L’éternel artisan n’a-t-il pas dans ses mains
Des moyens infinis tout prêts pour ses desseins ? »

  •      Il faut noter que Voltaire n’est pas athée et que dans son dernier grand écrit : Histoire de Jenni ou le sage et l’athée, il va énoncé une philosophie qui se rapprochera de celle de Leibniz en reconnaissant la prédominance du bien dans le monde avec un optimisme déiste qu’il avait justement critiqué dans Candide afin de combattre l’émergence de philosophe défendant un pessimisme athée. 

 

  •  Un autre point que nous n’avons pas traité dans Candide et qui a son importe est le chapitre sur l’Eldorado où Voltaire dessine le portrait d’un monde parfait mais totalement utopiste où les habitants sont heureux, riches, où tout le monde s’entend bien, c’est une terre de luxe et de richesse basé uniquement sur le bonheur et le plaisir et où politesse et savoir vivre sont le maitre môt.
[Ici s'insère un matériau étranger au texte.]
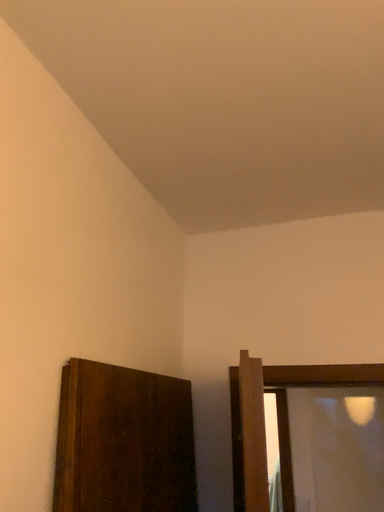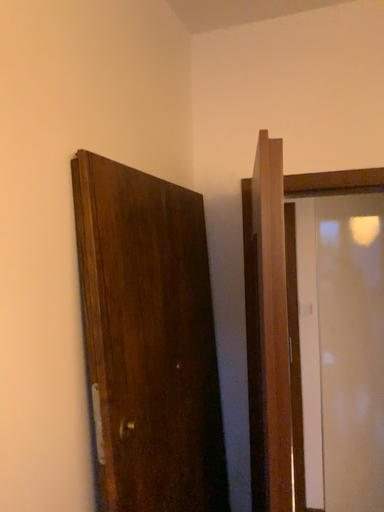 Question: Which way did the camera rotate in the video?

Choices:
 (A) rotated downward
 (B) rotated upward

Answer: (A) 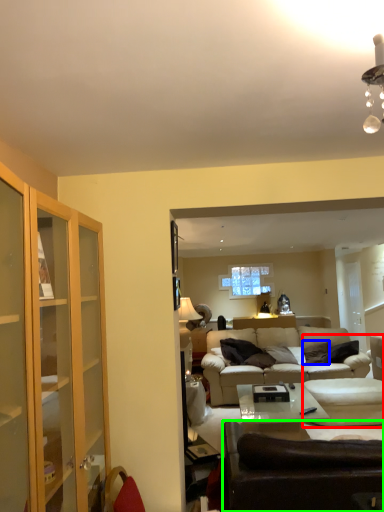 Question: Considering the real-world distances, which object is closest to swivel chair (highlighted by a red box)? pillow (highlighted by a blue box) or studio couch (highlighted by a green box).

Choices:
 (A) pillow
 (B) studio couch

Answer: (A) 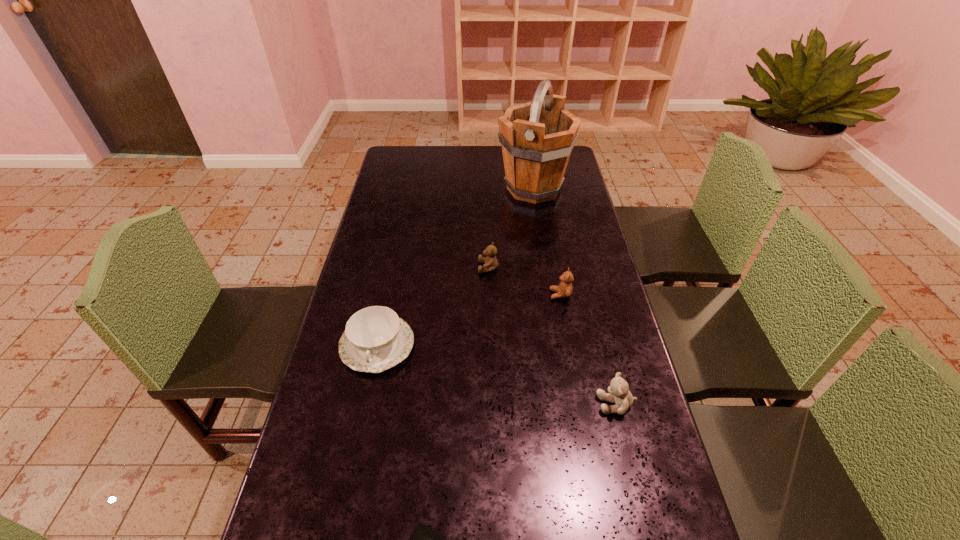 Locate an element on the screen. unoccupied position between the third nearest object and the second nearest teddy bear is located at coordinates (468, 320).

Where is `free space that is in between the second nearest object and the farthest teddy bear`? This screenshot has width=960, height=540. free space that is in between the second nearest object and the farthest teddy bear is located at coordinates (552, 335).

Find the location of a particular element. The height and width of the screenshot is (540, 960). free space between the bucket and the chinaware is located at coordinates (455, 267).

What are the coordinates of `the third closest object to the tallest object` in the screenshot? It's located at tap(375, 339).

Find the location of a particular element. The height and width of the screenshot is (540, 960). object identified as the fourth closest to the chinaware is located at coordinates (619, 393).

Identify the location of teddy bear that is the second closest to the bucket. Image resolution: width=960 pixels, height=540 pixels. (564, 289).

This screenshot has width=960, height=540. I want to click on teddy bear that can be found as the closest to the tallest object, so click(x=490, y=261).

The width and height of the screenshot is (960, 540). I want to click on vacant region that satisfies the following two spatial constraints: 1. on the front-facing side of the second farthest object; 2. on the handle side of the fourth farthest object, so click(490, 345). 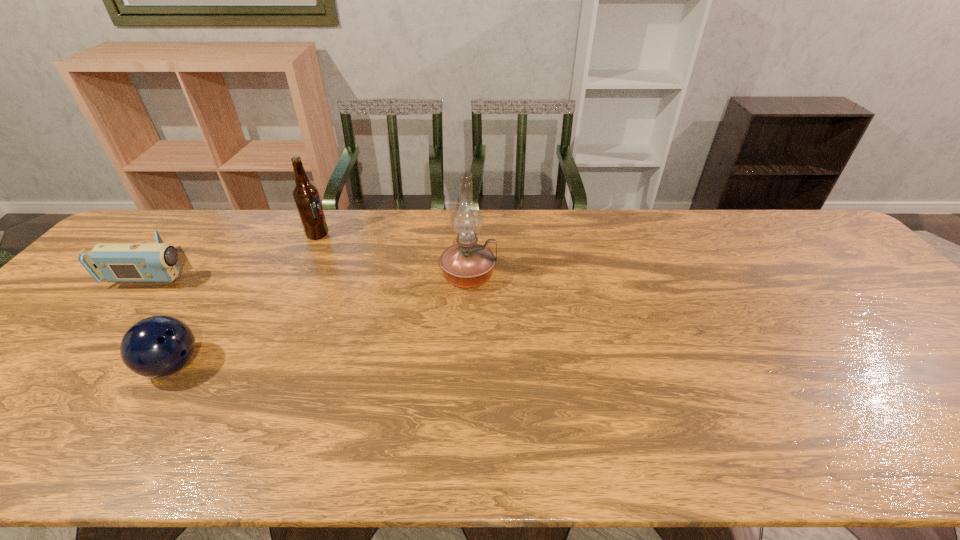 The height and width of the screenshot is (540, 960). What are the coordinates of `free spot between the tallest object and the camcorder` in the screenshot? It's located at (314, 272).

The width and height of the screenshot is (960, 540). In order to click on unoccupied area between the tallest object and the bowling ball in this screenshot , I will do `click(321, 320)`.

Find the location of a particular element. unoccupied area between the oil lamp and the leftmost object is located at coordinates (314, 272).

Locate an element on the screen. free spot between the tallest object and the bowling ball is located at coordinates (321, 320).

Locate an element on the screen. This screenshot has height=540, width=960. empty space between the leftmost object and the beer bottle is located at coordinates (238, 252).

At what (x,y) coordinates should I click in order to perform the action: click on vacant area that lies between the leftmost object and the farthest object. Please return your answer as a coordinate pair (x, y). This screenshot has height=540, width=960. Looking at the image, I should click on (238, 252).

Where is `the second closest object relative to the nearest object`? This screenshot has width=960, height=540. the second closest object relative to the nearest object is located at coordinates coord(306,196).

Where is `the second closest object to the camcorder`? This screenshot has width=960, height=540. the second closest object to the camcorder is located at coordinates (306, 196).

Tout est poussé à l’extrème afin que le lecteur comprenne de lui même qu’un monde comme celui ci n’est qu’un rêve et qu’il s’agit d’être réaliste. C’est le développement des idées de l’utopie exprimé par Thomas More dans son livre intitulé Utopia. On peut également avoir en tête l’utopie d’un monde idéal qu’à exprimé Montesquieu dans les Lettres Persanes.

 

  • Enfin, Voltaire a été très fortement influencé (comme un certains nombres de philosophe des Lumières) par la philosophie de John Locke dont il fera l’éloge dans ses Lettres philosophiques.